Instructions to follow: All the data beneath this line is to be reproduced exactly.

The data:
....................
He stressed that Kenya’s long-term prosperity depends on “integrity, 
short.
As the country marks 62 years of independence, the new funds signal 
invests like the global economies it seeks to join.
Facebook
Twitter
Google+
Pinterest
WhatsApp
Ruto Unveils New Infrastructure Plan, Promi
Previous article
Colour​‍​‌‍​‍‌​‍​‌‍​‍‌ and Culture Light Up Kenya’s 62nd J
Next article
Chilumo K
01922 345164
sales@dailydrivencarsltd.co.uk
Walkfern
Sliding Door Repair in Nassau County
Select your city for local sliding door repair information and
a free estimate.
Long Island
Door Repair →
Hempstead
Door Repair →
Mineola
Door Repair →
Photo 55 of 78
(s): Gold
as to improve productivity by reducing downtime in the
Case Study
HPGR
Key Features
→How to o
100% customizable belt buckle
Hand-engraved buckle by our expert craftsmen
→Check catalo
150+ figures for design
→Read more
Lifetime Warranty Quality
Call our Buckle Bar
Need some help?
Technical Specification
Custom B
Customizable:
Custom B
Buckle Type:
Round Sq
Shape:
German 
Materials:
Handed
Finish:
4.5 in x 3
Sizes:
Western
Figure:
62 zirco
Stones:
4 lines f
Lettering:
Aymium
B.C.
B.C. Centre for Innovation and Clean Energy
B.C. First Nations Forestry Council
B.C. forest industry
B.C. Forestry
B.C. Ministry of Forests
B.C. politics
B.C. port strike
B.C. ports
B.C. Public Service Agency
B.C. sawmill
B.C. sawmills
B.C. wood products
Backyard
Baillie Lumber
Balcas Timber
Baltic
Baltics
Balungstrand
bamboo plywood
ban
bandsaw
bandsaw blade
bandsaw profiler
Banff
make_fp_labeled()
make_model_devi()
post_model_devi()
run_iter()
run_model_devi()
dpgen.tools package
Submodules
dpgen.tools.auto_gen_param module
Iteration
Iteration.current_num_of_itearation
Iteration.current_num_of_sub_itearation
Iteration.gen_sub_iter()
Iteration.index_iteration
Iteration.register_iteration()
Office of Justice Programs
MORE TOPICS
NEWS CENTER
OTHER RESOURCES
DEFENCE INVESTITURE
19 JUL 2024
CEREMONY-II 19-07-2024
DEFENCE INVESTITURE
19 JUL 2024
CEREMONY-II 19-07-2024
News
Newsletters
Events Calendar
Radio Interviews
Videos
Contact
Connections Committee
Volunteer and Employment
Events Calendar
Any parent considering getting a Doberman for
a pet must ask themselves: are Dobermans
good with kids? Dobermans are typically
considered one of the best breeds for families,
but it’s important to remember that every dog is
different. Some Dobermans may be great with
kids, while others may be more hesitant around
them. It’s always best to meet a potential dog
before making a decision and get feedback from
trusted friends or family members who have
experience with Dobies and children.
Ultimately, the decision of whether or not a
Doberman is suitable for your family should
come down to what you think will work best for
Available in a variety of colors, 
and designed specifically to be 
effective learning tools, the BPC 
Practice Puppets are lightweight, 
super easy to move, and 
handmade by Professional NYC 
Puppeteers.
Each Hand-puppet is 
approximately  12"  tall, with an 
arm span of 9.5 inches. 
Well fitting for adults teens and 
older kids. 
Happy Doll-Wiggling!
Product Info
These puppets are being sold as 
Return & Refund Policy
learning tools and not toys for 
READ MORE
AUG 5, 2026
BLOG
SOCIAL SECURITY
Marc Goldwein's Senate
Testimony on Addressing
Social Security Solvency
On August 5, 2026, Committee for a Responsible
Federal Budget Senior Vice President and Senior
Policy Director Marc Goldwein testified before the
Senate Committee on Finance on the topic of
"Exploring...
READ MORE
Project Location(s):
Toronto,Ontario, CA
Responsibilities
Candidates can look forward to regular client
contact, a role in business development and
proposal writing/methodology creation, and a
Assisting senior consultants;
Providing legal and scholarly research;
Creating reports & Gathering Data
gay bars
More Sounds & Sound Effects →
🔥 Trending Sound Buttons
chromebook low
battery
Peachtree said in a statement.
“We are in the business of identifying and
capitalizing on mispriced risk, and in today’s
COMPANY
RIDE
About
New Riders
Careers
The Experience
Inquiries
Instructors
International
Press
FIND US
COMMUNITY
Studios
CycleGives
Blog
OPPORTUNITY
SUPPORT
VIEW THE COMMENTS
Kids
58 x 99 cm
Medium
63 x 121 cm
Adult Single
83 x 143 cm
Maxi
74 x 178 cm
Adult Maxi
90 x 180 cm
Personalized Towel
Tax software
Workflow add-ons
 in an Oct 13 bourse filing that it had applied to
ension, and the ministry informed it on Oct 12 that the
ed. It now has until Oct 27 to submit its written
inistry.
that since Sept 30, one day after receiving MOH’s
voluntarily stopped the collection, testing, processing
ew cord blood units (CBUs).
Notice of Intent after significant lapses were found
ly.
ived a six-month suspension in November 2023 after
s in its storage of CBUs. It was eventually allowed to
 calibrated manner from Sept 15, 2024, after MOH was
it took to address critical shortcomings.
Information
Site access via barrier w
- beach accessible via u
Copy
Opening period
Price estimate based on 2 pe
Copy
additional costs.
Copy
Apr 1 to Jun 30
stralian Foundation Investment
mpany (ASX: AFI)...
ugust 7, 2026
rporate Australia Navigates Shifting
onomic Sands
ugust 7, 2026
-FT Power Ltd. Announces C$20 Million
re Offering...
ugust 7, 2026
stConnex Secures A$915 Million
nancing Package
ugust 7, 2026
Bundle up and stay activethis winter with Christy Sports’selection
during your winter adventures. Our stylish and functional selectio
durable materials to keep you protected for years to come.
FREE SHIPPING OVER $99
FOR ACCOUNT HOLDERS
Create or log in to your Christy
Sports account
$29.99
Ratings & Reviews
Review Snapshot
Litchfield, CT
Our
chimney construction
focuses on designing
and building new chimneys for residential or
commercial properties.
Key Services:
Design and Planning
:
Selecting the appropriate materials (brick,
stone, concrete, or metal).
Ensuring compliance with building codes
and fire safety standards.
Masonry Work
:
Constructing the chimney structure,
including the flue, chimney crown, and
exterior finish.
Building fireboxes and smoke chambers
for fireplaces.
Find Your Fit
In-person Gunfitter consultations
....................
Expected answer:
He stressed that Kenya’s long-term prosperity depends on “integrity, 
short.
As the country marks 62 years of independence, the new funds signal 
invests like the global economies it seeks to join.
Facebook
Twitter
Google+
Pinterest
WhatsApp
Ruto Unveils New Infrastructure Plan, Promi
Previous article
Colour​‍​‌‍​‍‌​‍​‌‍​‍‌ and Culture Light Up Kenya’s 62nd J
Next article
Chilumo K
01922 345164
sales@dailydrivencarsltd.co.uk
Walkfern
Sliding Door Repair in Nassau County
Select your city for local sliding door repair information and
a free estimate.
Long Island
Door Repair →
Hempstead
Door Repair →
Mineola
Door Repair →
Photo 55 of 78
(s): Gold
as to improve productivity by reducing downtime in the
Case Study
HPGR
Key Features
→How to o
100% customizable belt buckle
Hand-engraved buckle by our expert craftsmen
→Check catalo
150+ figures for design
→Read more
Lifetime Warranty Quality
Call our Buckle Bar
Need some help?
Technical Specification
Custom B
Customizable:
Custom B
Buckle Type:
Round Sq
Shape:
German 
Materials:
Handed
Finish:
4.5 in x 3
Sizes:
Western
Figure:
62 zirco
Stones:
4 lines f
Lettering:
Aymium
B.C.
B.C. Centre for Innovation and Clean Energy
B.C. First Nations Forestry Council
B.C. forest industry
B.C. Forestry
B.C. Ministry of Forests
B.C. politics
B.C. port strike
B.C. ports
B.C. Public Service Agency
B.C. sawmill
B.C. sawmills
B.C. wood products
Backyard
Baillie Lumber
Balcas Timber
Baltic
Baltics
Balungstrand
bamboo plywood
ban
bandsaw
bandsaw blade
bandsaw profiler
Banff
make_fp_labeled()
make_model_devi()
post_model_devi()
run_iter()
run_model_devi()
dpgen.tools package
Submodules
dpgen.tools.auto_gen_param module
Iteration
Iteration.current_num_of_itearation
Iteration.current_num_of_sub_itearation
Iteration.gen_sub_iter()
Iteration.index_iteration
Iteration.register_iteration()
Office of Justice Programs
MORE TOPICS
NEWS CENTER
OTHER RESOURCES
DEFENCE INVESTITURE
19 JUL 2024
CEREMONY-II 19-07-2024
DEFENCE INVESTITURE
19 JUL 2024
CEREMONY-II 19-07-2024
News
Newsletters
Events Calendar
Radio Interviews
Videos
Contact
Connections Committee
Volunteer and Employment
Events Calendar
Any parent considering getting a Doberman for
a pet must ask themselves: are Dobermans
good with kids? Dobermans are typically
considered one of the best breeds for families,
but it’s important to remember that every dog is
different. Some Dobermans may be great with
kids, while others may be more hesitant around
them. It’s always best to meet a potential dog
before making a decision and get feedback from
trusted friends or family members who have
experience with Dobies and children.
Ultimately, the decision of whether or not a
Doberman is suitable for your family should
come down to what you think will work best for
Available in a variety of colors, 
and designed specifically to be 
effective learning tools, the BPC 
Practice Puppets are lightweight, 
super easy to move, and 
handmade by Professional NYC 
Puppeteers.
Each Hand-puppet is 
approximately  12"  tall, with an 
arm span of 9.5 inches. 
Well fitting for adults teens and 
older kids. 
Happy Doll-Wiggling!
Product Info
These puppets are being sold as 
Return & Refund Policy
learning tools and not toys for 
READ MORE
AUG 5, 2026
BLOG
SOCIAL SECURITY
Marc Goldwein's Senate
Testimony on Addressing
Social Security Solvency
On August 5, 2026, Committee for a Responsible
Federal Budget Senior Vice President and Senior
Policy Director Marc Goldwein testified before the
Senate Committee on Finance on the topic of
"Exploring...
READ MORE
Project Location(s):
Toronto,Ontario, CA
Responsibilities
Candidates can look forward to regular client
contact, a role in business development and
proposal writing/methodology creation, and a
Assisting senior consultants;
Providing legal and scholarly research;
Creating reports & Gathering Data
gay bars
More Sounds & Sound Effects →
🔥 Trending Sound Buttons
chromebook low
battery
Peachtree said in a statement.
“We are in the business of identifying and
capitalizing on mispriced risk, and in today’s
COMPANY
RIDE
About
New Riders
Careers
The Experience
Inquiries
Instructors
International
Press
FIND US
COMMUNITY
Studios
CycleGives
Blog
OPPORTUNITY
SUPPORT
VIEW THE COMMENTS
Kids
58 x 99 cm
Medium
63 x 121 cm
Adult Single
83 x 143 cm
Maxi
74 x 178 cm
Adult Maxi
90 x 180 cm
Personalized Towel
Tax software
Workflow add-ons
 in an Oct 13 bourse filing that it had applied to
ension, and the ministry informed it on Oct 12 that the
ed. It now has until Oct 27 to submit its written
inistry.
that since Sept 30, one day after receiving MOH’s
voluntarily stopped the collection, testing, processing
ew cord blood units (CBUs).
Notice of Intent after significant lapses were found
ly.
ived a six-month suspension in November 2023 after
s in its storage of CBUs. It was eventually allowed to
 calibrated manner from Sept 15, 2024, after MOH was
it took to address critical shortcomings.
Information
Site access via barrier w
- beach accessible via u
Copy
Opening period
Price estimate based on 2 pe
Copy
additional costs.
Copy
Apr 1 to Jun 30
stralian Foundation Investment
mpany (ASX: AFI)...
ugust 7, 2026
rporate Australia Navigates Shifting
onomic Sands
ugust 7, 2026
-FT Power Ltd. Announces C$20 Million
re Offering...
ugust 7, 2026
stConnex Secures A$915 Million
nancing Package
ugust 7, 2026
Bundle up and stay activethis winter with Christy Sports’selection
during your winter adventures. Our stylish and functional selectio
durable materials to keep you protected for years to come.
FREE SHIPPING OVER $99
FOR ACCOUNT HOLDERS
Create or log in to your Christy
Sports account
$29.99
Ratings & Reviews
Review Snapshot
Litchfield, CT
Our
chimney construction
focuses on designing
and building new chimneys for residential or
commercial properties.
Key Services:
Design and Planning
:
Selecting the appropriate materials (brick,
stone, concrete, or metal).
Ensuring compliance with building codes
and fire safety standards.
Masonry Work
:
Constructing the chimney structure,
including the flue, chimney crown, and
exterior finish.
Building fireboxes and smoke chambers
for fireplaces.
Find Your Fit
In-person Gunfitter consultations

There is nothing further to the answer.